Is there any possibility that the digital print can ever be seen as a valid substitute for painting itself?
It certainly seems that artists who profess themselves painters are generally reluctant to discard their brushes and fully embrace the virtual, despite, as we've seen, readily accepting computer technology as both a tool and visual influence. Note 3.
In fact, painting in the age of digital reproduction (to paraphrase the title of Walter Benjamin's famous essay) remains very much what it's always been - the application of real pigment, by hand, to some kind of support.
It's also interesting to note - again with reference to Benjamin - just how stubbornly a modified sense of what he defined as 'aura' persists in our perception of the 'original', hand-crafted artwork.
And within that perception, painting remains the most cultish of disciplines, exerting a fascination which translates, crucially, into a heightened apprehension of value in every sense of the word.
Left: Assistant artists work on a Murakami painting in his New York studio.
Kaikai Kiki New York, LLC Artwork © Takashi Murakami/Kaikai Kiki Co Ltd Photograph: Steve Pyke
Murakami himself has famously denied any discrepancy between 'high and low' art forms, yet his own production certainly promotes such hierarchies in terms of exclusivity, and prices paid for it.
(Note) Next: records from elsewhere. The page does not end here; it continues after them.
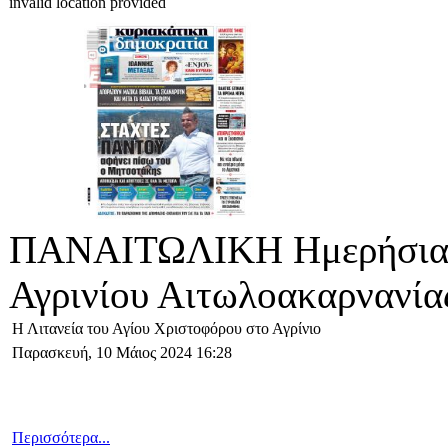
invalid location provided
ΠΑΝΑΙΤΩΛΙΚΗ Ημερήσια 
Αγρινίου Αιτωλοακαρνανία
Η Λιτανεία του Αγίου Χριστοφόρου στο Αγρίνιο
Παρασκευή, 10 Μάιος 2024 16:28
Περισσότερα...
His digital prints can be purchased for hundreds of dollars, whereas paintings typically change hands for hundreds of thousands.
Of course, such sums also reflect limitation - prints are editioned in large quantities - but the crucial point here is that neither Murakami, nor Koons, appear to believe that even a one-off print could command the same sense of authority - or price tag - as a hand-produced painting with all its connotations of uniqueness, expertise and artistry.
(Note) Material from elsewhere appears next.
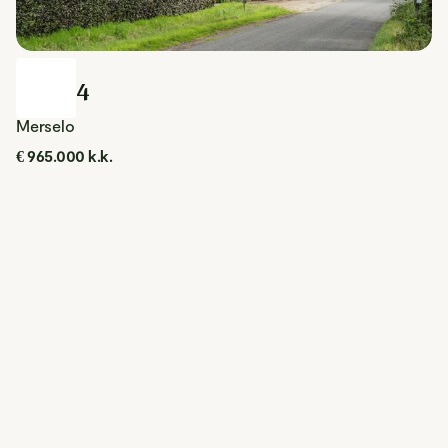
Beek 4
Merselo
€ 965.000 k.k.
Benjamin tells us that the auratic presence of a work of art is degraded through reproduction, which replaces its state of uniqueness with that of "a mass existence". As it turns out, he seems both right, and wrong.
In today's top-end, trophy buying art markets, a work's endless reproduction seems to accentuate its appeal, confirming its status as a definitive, highly covetable piece. (Think, for example, of the recent, record-breaking sale of a version of Munch's iconic 'Scream') Note 4.
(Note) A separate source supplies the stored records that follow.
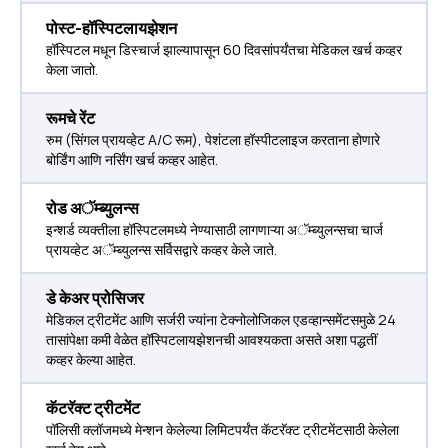
पोस्ट-हॉस्पिटलायझेशन
हॉस्पिटल मधून डिस्चार्ज झाल्यापासून 60 दिवसांपर्यंतचा मेडिकल खर्च कव्हर
केला जातो.
रूमचे रेंट
रुम (सिंगल प्रायव्हेट A/C रूम), पेशंटला हॉस्पीटलाइज करताना होणारे
बोर्डिंग आणि नर्सिंग खर्च कव्हर आहेत.
रोड अॅम्ब्युलन्स
इन्शर्ड व्यक्तीला हॉस्पिटलमध्ये नेण्यासाठी लागणाऱ्या अॅम्ब्युलन्सचा चार्ज
प्रायव्हेट अॅम्ब्युलन्स सर्विसद्वारे कव्हर केले जाते.
डे केअर प्रोसिजर
मेडिकल ट्रीटमेंट आणि सर्जरी ज्यांना टेक्नोलोजिकल एडव्हान्समेंटसमुळे 24
तासांपेक्षा कमी वेळेत हॉस्पिटलायझेशनची आवश्यकता असते अशा पद्धतीं
कव्हर केल्या आहेत.
कॅटरॅक्ट ट्रीटमेंट
पॉलिसी क्लॉजमध्ये मेन्शन केलेल्या लिमिटपर्यंत कॅटरॅक्ट ट्रीटमेंटसाठी केलेला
But it also seems true that in a world ever more saturated by endless simulacra, our appetite for the 'real thing' is more pronounced than ever - and in this respect, the notion of the printed painting still doesn't quite match the allure of the painstakingly hand-crafted - no matter how unique the print, or how absurdly removed from an artist's own hand the painting itself might be.
Not just an allusion to the depthless appearance of Murakami's graphics, the term 'Superflat' is also meant to denote what the artist has described as the "shallow emptiness" of Japanese culture.
Other Japanese artists associated with the Superflat phenomenon include Chiho Aoshima, Aya Takano (both of whom produce their work under the auspices of Murakami's KaiKai Kiki Corporation) and Yoshitomo Nara.
In fact, Koons has experimented with straight-to-canvas printing, using it, for example, to produce the billboard-like images of his Made in Heaven series.
Nevertheless, his preference for painting as an 'ultimate' high-end medium now seems well established.
While it's always possible to argue that a neat conceptual twist is instigated by the conversion of both Koons' and Murakami's virtual designs into painted artefacts, the most fundamental reasons for such prioritisation are probably commercial, as we'll shortly discuss.
One major artist who has done so is David Hockney. Although he certainly continues to paint using traditional media, he has also created hundreds of recent works on an iPad. The results are either printed out for display, or exhibited on the tablets themselves.
Benjamin's concept of auratic value cannot, of course, simply be reduced to an index of auction prices. But in a contemporary art landscape unrecognisable from that of the early twentieth century, "the unique phenomenon of a distance, however close it may be" has become a cult-like, highly sought after commodity.